Photo © ASCO/David Eulitt 2017
Poster session at ASCO 2017
CHICAGO—A new type of chimeric antigen receptor (CAR) T cell, one that is specific for the B-cell maturation antigen (BCMA), has produced durable remissions in patients with multiple myeloma (MM), according to research reported at the 2017 ASCO Annual Meeting (abstract LBA3001).
BCMA is a cell surface antigen universally expressed on malignant plasma cells. It plays a role in the progression of MM and is turning out to be a highly selective antigen to target in novel treatments for MM.
This trial of LCAR-B38M is one of the first clinical trials of CAR T cells to target BCMA.
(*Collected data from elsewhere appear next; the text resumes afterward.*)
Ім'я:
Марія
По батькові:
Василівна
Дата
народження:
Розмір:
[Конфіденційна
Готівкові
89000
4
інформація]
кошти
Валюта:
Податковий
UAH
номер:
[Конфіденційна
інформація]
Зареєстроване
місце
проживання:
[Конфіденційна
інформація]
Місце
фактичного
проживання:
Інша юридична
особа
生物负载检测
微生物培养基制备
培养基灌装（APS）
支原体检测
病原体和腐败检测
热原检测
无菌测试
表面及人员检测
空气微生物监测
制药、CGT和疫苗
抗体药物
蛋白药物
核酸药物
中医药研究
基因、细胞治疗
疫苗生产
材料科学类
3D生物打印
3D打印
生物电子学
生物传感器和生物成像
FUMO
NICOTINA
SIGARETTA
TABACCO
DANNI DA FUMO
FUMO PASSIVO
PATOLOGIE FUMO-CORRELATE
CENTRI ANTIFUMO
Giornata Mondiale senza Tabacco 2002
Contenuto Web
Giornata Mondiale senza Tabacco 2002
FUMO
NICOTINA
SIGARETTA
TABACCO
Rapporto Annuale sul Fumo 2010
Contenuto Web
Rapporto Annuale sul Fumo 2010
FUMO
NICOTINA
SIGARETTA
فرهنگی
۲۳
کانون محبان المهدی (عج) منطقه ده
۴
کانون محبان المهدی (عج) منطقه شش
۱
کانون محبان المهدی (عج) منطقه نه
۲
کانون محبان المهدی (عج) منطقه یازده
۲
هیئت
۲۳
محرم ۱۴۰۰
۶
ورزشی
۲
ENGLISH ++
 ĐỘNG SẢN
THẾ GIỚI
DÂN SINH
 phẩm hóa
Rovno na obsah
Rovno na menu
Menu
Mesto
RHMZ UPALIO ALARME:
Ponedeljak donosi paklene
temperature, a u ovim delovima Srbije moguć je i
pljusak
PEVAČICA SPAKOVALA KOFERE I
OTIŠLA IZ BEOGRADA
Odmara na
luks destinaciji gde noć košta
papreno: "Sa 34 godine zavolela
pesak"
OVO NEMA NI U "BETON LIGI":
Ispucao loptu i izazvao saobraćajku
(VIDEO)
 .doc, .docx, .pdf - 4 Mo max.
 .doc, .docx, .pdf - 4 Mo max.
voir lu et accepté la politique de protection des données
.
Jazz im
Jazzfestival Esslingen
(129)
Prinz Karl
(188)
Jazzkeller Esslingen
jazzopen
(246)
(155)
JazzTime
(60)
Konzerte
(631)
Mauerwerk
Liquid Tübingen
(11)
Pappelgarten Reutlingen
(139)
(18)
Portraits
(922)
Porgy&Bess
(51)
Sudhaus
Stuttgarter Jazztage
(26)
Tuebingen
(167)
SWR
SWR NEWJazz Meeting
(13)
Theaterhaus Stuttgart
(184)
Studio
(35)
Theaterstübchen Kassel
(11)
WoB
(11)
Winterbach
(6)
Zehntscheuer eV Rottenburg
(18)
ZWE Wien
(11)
“[W]hat makes our CAR T different from other CAR T all over the world is we are truly a bispecific CAR T modality,” Frank (Xiaohu) Fan, MD, PhD, explained in a media briefing, “especially our antigen-binding units compared to single domain antibodies.” Dr Fan is CSO of Nanjing Legend Biotech in China, the developer of LCAR-B38M.
“We believe targeting BCMA alone should be enough to get a good efficacy,” he said.
To date the objective response rate is 100%.
The investigators treated 35 relapsed/refractory MM patients thus far with LCAR-B38M. Patients received the modified CAR T cells in 3 doses, on days 0, 2, and 6.
The investigators reported on 19 patients who they followed for more than 4 months, a criterion established by the International Myeloma Working Group for full efficacy evaluation.
Efficacy
Of the 19 patients, 14 (74%) achieved a stringent complete response (sCR), 4 (21%) a very good partial response (VGPR), and 1 (5%) a PR.
One patient who achieved a VGPR relapsed due to an extramedullary lesion.
Investigators observed no evidence of relapse among patients who achieved sCR.
Five patients have been followed for more than a year and all have maintained sCR.
Safety
Safety is a major issue with CAR T-cell therapies, with a frequent and major adverse event being cytokine release syndrome (CRS).
Of the 35 patients treated, 6 experienced no CRS, 17 had grade 1, 10 had grade 2, and 2 had grade 3 CRS. No patient experienced grade 4 CRS or any grade 5 event.
Because LCAR-B38M demonstrates “outstanding” efficacy with a “great” safety profile, the investigators believe this technology raises the hope of cure for MM patients.
A clinical trial of LCAR-B38M is planned in the United States.